--- START ---

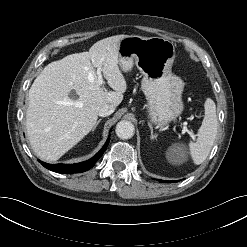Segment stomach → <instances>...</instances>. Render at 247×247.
<instances>
[{
	"label": "stomach",
	"instance_id": "obj_1",
	"mask_svg": "<svg viewBox=\"0 0 247 247\" xmlns=\"http://www.w3.org/2000/svg\"><path fill=\"white\" fill-rule=\"evenodd\" d=\"M119 64L124 72L135 64L143 75L141 88L152 123L165 127L184 110L185 83L172 73L173 42L161 37L126 36L119 42Z\"/></svg>",
	"mask_w": 247,
	"mask_h": 247
}]
</instances>
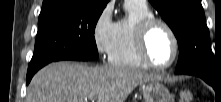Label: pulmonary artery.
I'll use <instances>...</instances> for the list:
<instances>
[{"label":"pulmonary artery","mask_w":221,"mask_h":102,"mask_svg":"<svg viewBox=\"0 0 221 102\" xmlns=\"http://www.w3.org/2000/svg\"><path fill=\"white\" fill-rule=\"evenodd\" d=\"M130 1L140 3V4H146V0H126V2H130Z\"/></svg>","instance_id":"pulmonary-artery-1"}]
</instances>
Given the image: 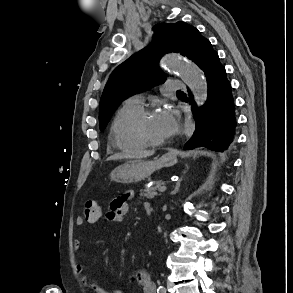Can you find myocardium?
<instances>
[{
    "label": "myocardium",
    "mask_w": 293,
    "mask_h": 293,
    "mask_svg": "<svg viewBox=\"0 0 293 293\" xmlns=\"http://www.w3.org/2000/svg\"><path fill=\"white\" fill-rule=\"evenodd\" d=\"M155 113H156V111L154 109H142L141 112L138 114V116L135 119L134 130H135L137 137L147 146L161 147V146H164L168 142V139L163 140V141H154V140H151L150 138H148L143 131V123H144L145 119Z\"/></svg>",
    "instance_id": "f54148a6"
}]
</instances>
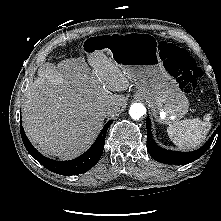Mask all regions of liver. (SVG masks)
Listing matches in <instances>:
<instances>
[{
	"label": "liver",
	"mask_w": 221,
	"mask_h": 221,
	"mask_svg": "<svg viewBox=\"0 0 221 221\" xmlns=\"http://www.w3.org/2000/svg\"><path fill=\"white\" fill-rule=\"evenodd\" d=\"M85 59L45 64L28 87L22 105L23 127L38 150L69 160L83 153L100 132L109 105L126 103L127 75L103 51Z\"/></svg>",
	"instance_id": "6515ba94"
}]
</instances>
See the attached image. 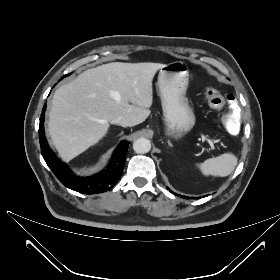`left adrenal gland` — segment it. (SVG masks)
Returning <instances> with one entry per match:
<instances>
[{
	"label": "left adrenal gland",
	"mask_w": 280,
	"mask_h": 280,
	"mask_svg": "<svg viewBox=\"0 0 280 280\" xmlns=\"http://www.w3.org/2000/svg\"><path fill=\"white\" fill-rule=\"evenodd\" d=\"M168 144H169L170 147H172V144L170 143V141H168Z\"/></svg>",
	"instance_id": "1"
}]
</instances>
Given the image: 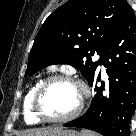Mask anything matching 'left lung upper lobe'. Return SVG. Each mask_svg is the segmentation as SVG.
<instances>
[{"label":"left lung upper lobe","instance_id":"5c2ea615","mask_svg":"<svg viewBox=\"0 0 136 136\" xmlns=\"http://www.w3.org/2000/svg\"><path fill=\"white\" fill-rule=\"evenodd\" d=\"M130 8L126 0H69L40 28L25 74L52 64H69L89 82L99 65L90 56L102 55Z\"/></svg>","mask_w":136,"mask_h":136}]
</instances>
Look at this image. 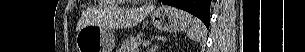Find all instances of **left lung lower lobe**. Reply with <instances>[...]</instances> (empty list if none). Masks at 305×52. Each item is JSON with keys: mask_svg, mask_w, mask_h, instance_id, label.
<instances>
[{"mask_svg": "<svg viewBox=\"0 0 305 52\" xmlns=\"http://www.w3.org/2000/svg\"><path fill=\"white\" fill-rule=\"evenodd\" d=\"M160 2L188 11L202 20L208 28L211 0H160Z\"/></svg>", "mask_w": 305, "mask_h": 52, "instance_id": "left-lung-lower-lobe-1", "label": "left lung lower lobe"}]
</instances>
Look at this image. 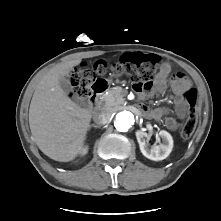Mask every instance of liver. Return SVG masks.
<instances>
[{
    "instance_id": "liver-1",
    "label": "liver",
    "mask_w": 221,
    "mask_h": 221,
    "mask_svg": "<svg viewBox=\"0 0 221 221\" xmlns=\"http://www.w3.org/2000/svg\"><path fill=\"white\" fill-rule=\"evenodd\" d=\"M81 59L60 63L42 76L29 108V125L38 148L49 158L69 162L79 154L90 128L92 112L74 103L60 79Z\"/></svg>"
}]
</instances>
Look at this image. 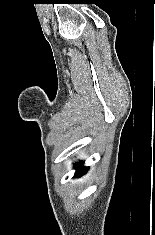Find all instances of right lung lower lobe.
Instances as JSON below:
<instances>
[{
	"label": "right lung lower lobe",
	"instance_id": "right-lung-lower-lobe-1",
	"mask_svg": "<svg viewBox=\"0 0 155 235\" xmlns=\"http://www.w3.org/2000/svg\"><path fill=\"white\" fill-rule=\"evenodd\" d=\"M88 170L87 167H84L82 165V163H77L76 165V173H75V176L74 177H79L81 175H83L84 173H86Z\"/></svg>",
	"mask_w": 155,
	"mask_h": 235
}]
</instances>
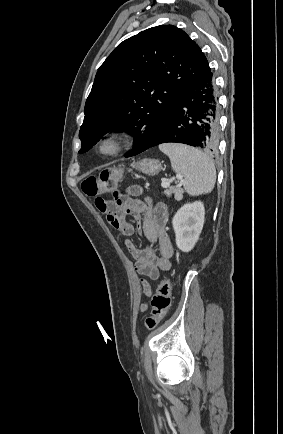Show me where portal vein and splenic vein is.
Returning <instances> with one entry per match:
<instances>
[{
    "mask_svg": "<svg viewBox=\"0 0 283 434\" xmlns=\"http://www.w3.org/2000/svg\"><path fill=\"white\" fill-rule=\"evenodd\" d=\"M181 179L182 177L181 176H176V177H173V178H171L170 180H168V181H166L165 179H162V187H164V188H166V187H169L170 186V183L172 182V181H174L175 179Z\"/></svg>",
    "mask_w": 283,
    "mask_h": 434,
    "instance_id": "portal-vein-and-splenic-vein-1",
    "label": "portal vein and splenic vein"
}]
</instances>
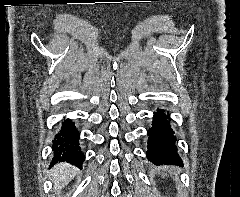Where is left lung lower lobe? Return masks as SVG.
Wrapping results in <instances>:
<instances>
[{
  "mask_svg": "<svg viewBox=\"0 0 240 197\" xmlns=\"http://www.w3.org/2000/svg\"><path fill=\"white\" fill-rule=\"evenodd\" d=\"M154 114L152 128L148 131V159L157 165H182L175 146L176 137L169 125L168 117L164 114V110H157Z\"/></svg>",
  "mask_w": 240,
  "mask_h": 197,
  "instance_id": "1",
  "label": "left lung lower lobe"
}]
</instances>
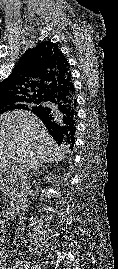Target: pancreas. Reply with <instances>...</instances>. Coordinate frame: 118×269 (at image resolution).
<instances>
[{
    "label": "pancreas",
    "mask_w": 118,
    "mask_h": 269,
    "mask_svg": "<svg viewBox=\"0 0 118 269\" xmlns=\"http://www.w3.org/2000/svg\"><path fill=\"white\" fill-rule=\"evenodd\" d=\"M5 185H6L5 182H0V190L7 189V187Z\"/></svg>",
    "instance_id": "1"
}]
</instances>
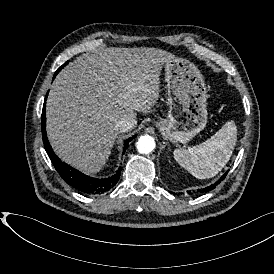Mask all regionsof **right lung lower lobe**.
<instances>
[{
    "instance_id": "98d812e1",
    "label": "right lung lower lobe",
    "mask_w": 274,
    "mask_h": 274,
    "mask_svg": "<svg viewBox=\"0 0 274 274\" xmlns=\"http://www.w3.org/2000/svg\"><path fill=\"white\" fill-rule=\"evenodd\" d=\"M59 71H56L54 74L53 79L56 77L57 73ZM48 93L46 94L45 101H44V106L42 110V117H41V125H42V137H43V143H44V148L52 161L55 169L59 173V175L62 177V179L70 186L75 188L76 190L85 193V194H103L107 191H109L112 187L116 185L120 178V173H121V168H119L116 172L115 175L105 178V179H97V178H92L89 176L84 175L80 171L72 168L71 166L65 164L62 162L53 152L49 141L47 139V134H46V116H45V107H46V98H47ZM136 137L133 136L125 141L124 148H123V154L126 150V147L128 143Z\"/></svg>"
}]
</instances>
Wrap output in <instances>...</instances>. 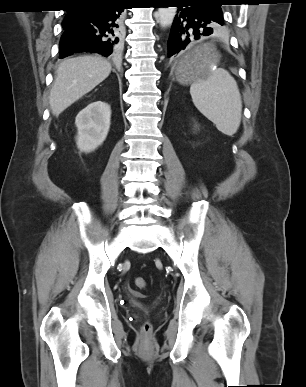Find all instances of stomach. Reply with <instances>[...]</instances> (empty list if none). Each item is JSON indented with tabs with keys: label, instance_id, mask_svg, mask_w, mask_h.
Returning a JSON list of instances; mask_svg holds the SVG:
<instances>
[{
	"label": "stomach",
	"instance_id": "stomach-1",
	"mask_svg": "<svg viewBox=\"0 0 306 387\" xmlns=\"http://www.w3.org/2000/svg\"><path fill=\"white\" fill-rule=\"evenodd\" d=\"M219 59L218 53L210 44L197 46L192 55H187L176 67V79L181 85H188L205 77Z\"/></svg>",
	"mask_w": 306,
	"mask_h": 387
}]
</instances>
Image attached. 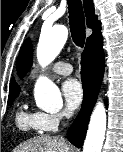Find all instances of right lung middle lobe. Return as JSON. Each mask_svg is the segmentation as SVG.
I'll return each instance as SVG.
<instances>
[{
	"label": "right lung middle lobe",
	"mask_w": 123,
	"mask_h": 152,
	"mask_svg": "<svg viewBox=\"0 0 123 152\" xmlns=\"http://www.w3.org/2000/svg\"><path fill=\"white\" fill-rule=\"evenodd\" d=\"M18 93H19V92L9 95V97H8V105H11V104H12L13 100L15 99V97L18 96Z\"/></svg>",
	"instance_id": "right-lung-middle-lobe-1"
}]
</instances>
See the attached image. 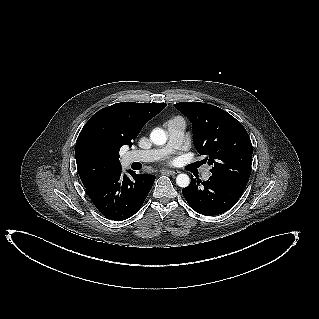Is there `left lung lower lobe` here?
Here are the masks:
<instances>
[{"label":"left lung lower lobe","instance_id":"1","mask_svg":"<svg viewBox=\"0 0 319 319\" xmlns=\"http://www.w3.org/2000/svg\"><path fill=\"white\" fill-rule=\"evenodd\" d=\"M245 188L219 176L212 175L207 181L192 178L188 187L182 189L190 207L199 214L213 216L232 208Z\"/></svg>","mask_w":319,"mask_h":319}]
</instances>
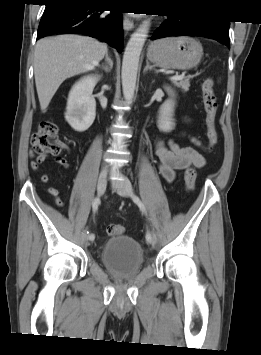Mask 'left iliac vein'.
<instances>
[{
    "instance_id": "4c4485c4",
    "label": "left iliac vein",
    "mask_w": 261,
    "mask_h": 355,
    "mask_svg": "<svg viewBox=\"0 0 261 355\" xmlns=\"http://www.w3.org/2000/svg\"><path fill=\"white\" fill-rule=\"evenodd\" d=\"M113 188L117 194L123 197H128L132 193V186L127 179H124L123 184L113 183ZM153 246L157 243V238L154 235L152 241L150 242Z\"/></svg>"
}]
</instances>
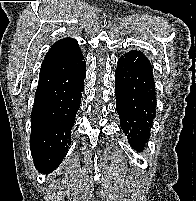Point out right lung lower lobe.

--- END ---

(EXERCISE BRIEF): Output exactly, and only, the lines running from the line containing "Mask 'left iliac vein'." to the last line of the entries above, omitting the pictures.

(RESULT):
Mask 'left iliac vein'.
<instances>
[{
    "instance_id": "4c4485c4",
    "label": "left iliac vein",
    "mask_w": 261,
    "mask_h": 355,
    "mask_svg": "<svg viewBox=\"0 0 261 355\" xmlns=\"http://www.w3.org/2000/svg\"><path fill=\"white\" fill-rule=\"evenodd\" d=\"M113 188L117 194L123 197H128L132 193V186L127 179H124L123 184L113 183ZM153 246L157 243V238L154 235L152 241L150 242Z\"/></svg>"
}]
</instances>
Point out right lung lower lobe.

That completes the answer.